> **EXERCISE OBJECTIVE**
Please repeat the records, word for word and without gaps.
╭──
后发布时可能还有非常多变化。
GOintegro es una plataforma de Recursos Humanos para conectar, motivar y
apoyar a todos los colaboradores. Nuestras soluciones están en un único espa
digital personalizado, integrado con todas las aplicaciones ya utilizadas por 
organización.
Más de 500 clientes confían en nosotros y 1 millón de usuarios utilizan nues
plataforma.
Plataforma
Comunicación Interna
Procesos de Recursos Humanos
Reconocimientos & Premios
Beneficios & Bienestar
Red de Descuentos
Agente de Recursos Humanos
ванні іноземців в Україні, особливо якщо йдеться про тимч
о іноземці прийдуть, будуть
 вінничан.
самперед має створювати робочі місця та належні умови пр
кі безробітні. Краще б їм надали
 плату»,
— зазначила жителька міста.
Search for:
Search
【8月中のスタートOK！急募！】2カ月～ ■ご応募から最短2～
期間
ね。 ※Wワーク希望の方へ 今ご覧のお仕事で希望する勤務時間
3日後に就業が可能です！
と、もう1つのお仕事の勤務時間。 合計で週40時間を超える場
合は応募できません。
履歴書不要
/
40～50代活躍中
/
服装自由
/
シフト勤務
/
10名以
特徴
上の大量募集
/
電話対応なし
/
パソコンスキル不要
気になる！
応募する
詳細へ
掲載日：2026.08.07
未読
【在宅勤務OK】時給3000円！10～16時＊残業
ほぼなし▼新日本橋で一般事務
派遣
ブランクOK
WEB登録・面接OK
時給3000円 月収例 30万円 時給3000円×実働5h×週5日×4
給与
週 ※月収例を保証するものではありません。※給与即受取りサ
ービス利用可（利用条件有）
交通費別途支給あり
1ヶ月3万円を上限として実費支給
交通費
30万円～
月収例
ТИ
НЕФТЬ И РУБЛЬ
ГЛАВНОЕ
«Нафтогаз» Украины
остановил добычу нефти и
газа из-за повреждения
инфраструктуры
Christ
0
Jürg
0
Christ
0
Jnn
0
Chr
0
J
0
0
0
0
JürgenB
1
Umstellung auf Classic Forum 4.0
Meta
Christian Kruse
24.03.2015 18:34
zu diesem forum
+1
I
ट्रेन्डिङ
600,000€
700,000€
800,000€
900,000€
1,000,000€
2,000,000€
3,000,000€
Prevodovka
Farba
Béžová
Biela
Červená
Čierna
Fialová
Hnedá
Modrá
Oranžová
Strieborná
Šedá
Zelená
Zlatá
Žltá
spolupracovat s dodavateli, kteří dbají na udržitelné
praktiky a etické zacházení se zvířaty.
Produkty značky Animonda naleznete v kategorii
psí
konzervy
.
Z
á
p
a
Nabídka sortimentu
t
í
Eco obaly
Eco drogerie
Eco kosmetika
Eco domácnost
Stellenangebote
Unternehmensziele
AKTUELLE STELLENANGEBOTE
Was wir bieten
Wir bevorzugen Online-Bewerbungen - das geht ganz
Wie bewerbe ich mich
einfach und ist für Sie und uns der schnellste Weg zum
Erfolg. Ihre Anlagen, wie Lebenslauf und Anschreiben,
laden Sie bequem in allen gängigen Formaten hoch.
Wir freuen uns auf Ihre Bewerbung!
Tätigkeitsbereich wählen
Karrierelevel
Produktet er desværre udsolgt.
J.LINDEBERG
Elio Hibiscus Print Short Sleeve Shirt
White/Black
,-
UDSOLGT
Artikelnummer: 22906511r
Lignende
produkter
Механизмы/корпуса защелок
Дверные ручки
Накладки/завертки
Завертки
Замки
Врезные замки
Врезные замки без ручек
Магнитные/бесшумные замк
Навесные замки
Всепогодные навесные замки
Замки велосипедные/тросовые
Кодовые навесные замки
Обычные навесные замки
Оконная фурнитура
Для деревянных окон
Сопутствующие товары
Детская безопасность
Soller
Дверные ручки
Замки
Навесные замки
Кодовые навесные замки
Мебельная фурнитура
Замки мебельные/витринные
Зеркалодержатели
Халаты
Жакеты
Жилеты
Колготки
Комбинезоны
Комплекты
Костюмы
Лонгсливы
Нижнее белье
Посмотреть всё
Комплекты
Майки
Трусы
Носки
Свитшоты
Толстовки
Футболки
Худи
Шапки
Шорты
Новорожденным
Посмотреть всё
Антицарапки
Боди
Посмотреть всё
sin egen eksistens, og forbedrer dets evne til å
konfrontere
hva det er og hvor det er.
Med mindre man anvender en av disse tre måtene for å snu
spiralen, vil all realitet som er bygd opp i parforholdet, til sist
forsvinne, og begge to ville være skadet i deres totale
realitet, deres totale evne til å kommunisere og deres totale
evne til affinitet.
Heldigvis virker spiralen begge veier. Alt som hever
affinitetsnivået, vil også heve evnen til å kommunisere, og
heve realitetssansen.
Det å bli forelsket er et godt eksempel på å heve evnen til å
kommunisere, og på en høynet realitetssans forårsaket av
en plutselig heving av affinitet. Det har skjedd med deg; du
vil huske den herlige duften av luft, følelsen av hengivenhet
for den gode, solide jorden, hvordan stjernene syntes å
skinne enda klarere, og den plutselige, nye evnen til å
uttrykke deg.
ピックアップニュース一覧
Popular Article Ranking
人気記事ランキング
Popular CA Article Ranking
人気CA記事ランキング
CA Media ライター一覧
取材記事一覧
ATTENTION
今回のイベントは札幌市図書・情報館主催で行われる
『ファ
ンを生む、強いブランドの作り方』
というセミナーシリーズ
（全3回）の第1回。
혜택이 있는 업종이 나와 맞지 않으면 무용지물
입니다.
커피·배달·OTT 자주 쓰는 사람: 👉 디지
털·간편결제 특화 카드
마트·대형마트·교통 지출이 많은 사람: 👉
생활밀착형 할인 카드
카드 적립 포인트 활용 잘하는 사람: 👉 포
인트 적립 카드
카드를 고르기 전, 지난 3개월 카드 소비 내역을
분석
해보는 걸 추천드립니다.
╰──
> **OUTPUT OF THE EXERCISE**
后发布时可能还有非常多变化。
GOintegro es una plataforma de Recursos Humanos para conectar, motivar y
apoyar a todos los colaboradores. Nuestras soluciones están en un único espa
digital personalizado, integrado con todas las aplicaciones ya utilizadas por 
organización.
Más de 500 clientes confían en nosotros y 1 millón de usuarios utilizan nues
plataforma.
Plataforma
Comunicación Interna
Procesos de Recursos Humanos
Reconocimientos & Premios
Beneficios & Bienestar
Red de Descuentos
Agente de Recursos Humanos
ванні іноземців в Україні, особливо якщо йдеться про тимч
о іноземці прийдуть, будуть
 вінничан.
самперед має створювати робочі місця та належні умови пр
кі безробітні. Краще б їм надали
 плату»,
— зазначила жителька міста.
Search for:
Search
【8月中のスタートOK！急募！】2カ月～ ■ご応募から最短2～
期間
ね。 ※Wワーク希望の方へ 今ご覧のお仕事で希望する勤務時間
3日後に就業が可能です！
と、もう1つのお仕事の勤務時間。 合計で週40時間を超える場
合は応募できません。
履歴書不要
/
40～50代活躍中
/
服装自由
/
シフト勤務
/
10名以
特徴
上の大量募集
/
電話対応なし
/
パソコンスキル不要
気になる！
応募する
詳細へ
掲載日：2026.08.07
未読
【在宅勤務OK】時給3000円！10～16時＊残業
ほぼなし▼新日本橋で一般事務
派遣
ブランクOK
WEB登録・面接OK
時給3000円 月収例 30万円 時給3000円×実働5h×週5日×4
給与
週 ※月収例を保証するものではありません。※給与即受取りサ
ービス利用可（利用条件有）
交通費別途支給あり
1ヶ月3万円を上限として実費支給
交通費
30万円～
月収例
ТИ
НЕФТЬ И РУБЛЬ
ГЛАВНОЕ
«Нафтогаз» Украины
остановил добычу нефти и
газа из-за повреждения
инфраструктуры
Christ
0
Jürg
0
Christ
0
Jnn
0
Chr
0
J
0
0
0
0
JürgenB
1
Umstellung auf Classic Forum 4.0
Meta
Christian Kruse
24.03.2015 18:34
zu diesem forum
+1
I
ट्रेन्डिङ
600,000€
700,000€
800,000€
900,000€
1,000,000€
2,000,000€
3,000,000€
Prevodovka
Farba
Béžová
Biela
Červená
Čierna
Fialová
Hnedá
Modrá
Oranžová
Strieborná
Šedá
Zelená
Zlatá
Žltá
spolupracovat s dodavateli, kteří dbají na udržitelné
praktiky a etické zacházení se zvířaty.
Produkty značky Animonda naleznete v kategorii
psí
konzervy
.
Z
á
p
a
Nabídka sortimentu
t
í
Eco obaly
Eco drogerie
Eco kosmetika
Eco domácnost
Stellenangebote
Unternehmensziele
AKTUELLE STELLENANGEBOTE
Was wir bieten
Wir bevorzugen Online-Bewerbungen - das geht ganz
Wie bewerbe ich mich
einfach und ist für Sie und uns der schnellste Weg zum
Erfolg. Ihre Anlagen, wie Lebenslauf und Anschreiben,
laden Sie bequem in allen gängigen Formaten hoch.
Wir freuen uns auf Ihre Bewerbung!
Tätigkeitsbereich wählen
Karrierelevel
Produktet er desværre udsolgt.
J.LINDEBERG
Elio Hibiscus Print Short Sleeve Shirt
White/Black
,-
UDSOLGT
Artikelnummer: 22906511r
Lignende
produkter
Механизмы/корпуса защелок
Дверные ручки
Накладки/завертки
Завертки
Замки
Врезные замки
Врезные замки без ручек
Магнитные/бесшумные замк
Навесные замки
Всепогодные навесные замки
Замки велосипедные/тросовые
Кодовые навесные замки
Обычные навесные замки
Оконная фурнитура
Для деревянных окон
Сопутствующие товары
Детская безопасность
Soller
Дверные ручки
Замки
Навесные замки
Кодовые навесные замки
Мебельная фурнитура
Замки мебельные/витринные
Зеркалодержатели
Халаты
Жакеты
Жилеты
Колготки
Комбинезоны
Комплекты
Костюмы
Лонгсливы
Нижнее белье
Посмотреть всё
Комплекты
Майки
Трусы
Носки
Свитшоты
Толстовки
Футболки
Худи
Шапки
Шорты
Новорожденным
Посмотреть всё
Антицарапки
Боди
Посмотреть всё
sin egen eksistens, og forbedrer dets evne til å
konfrontere
hva det er og hvor det er.
Med mindre man anvender en av disse tre måtene for å snu
spiralen, vil all realitet som er bygd opp i parforholdet, til sist
forsvinne, og begge to ville være skadet i deres totale
realitet, deres totale evne til å kommunisere og deres totale
evne til affinitet.
Heldigvis virker spiralen begge veier. Alt som hever
affinitetsnivået, vil også heve evnen til å kommunisere, og
heve realitetssansen.
Det å bli forelsket er et godt eksempel på å heve evnen til å
kommunisere, og på en høynet realitetssans forårsaket av
en plutselig heving av affinitet. Det har skjedd med deg; du
vil huske den herlige duften av luft, følelsen av hengivenhet
for den gode, solide jorden, hvordan stjernene syntes å
skinne enda klarere, og den plutselige, nye evnen til å
uttrykke deg.
ピックアップニュース一覧
Popular Article Ranking
人気記事ランキング
Popular CA Article Ranking
人気CA記事ランキング
CA Media ライター一覧
取材記事一覧
ATTENTION
今回のイベントは札幌市図書・情報館主催で行われる
『ファ
ンを生む、強いブランドの作り方』
というセミナーシリーズ
（全3回）の第1回。
혜택이 있는 업종이 나와 맞지 않으면 무용지물
입니다.
커피·배달·OTT 자주 쓰는 사람: 👉 디지
털·간편결제 특화 카드
마트·대형마트·교통 지출이 많은 사람: 👉
생활밀착형 할인 카드
카드 적립 포인트 활용 잘하는 사람: 👉 포
인트 적립 카드
카드를 고르기 전, 지난 3개월 카드 소비 내역을
분석
해보는 걸 추천드립니다.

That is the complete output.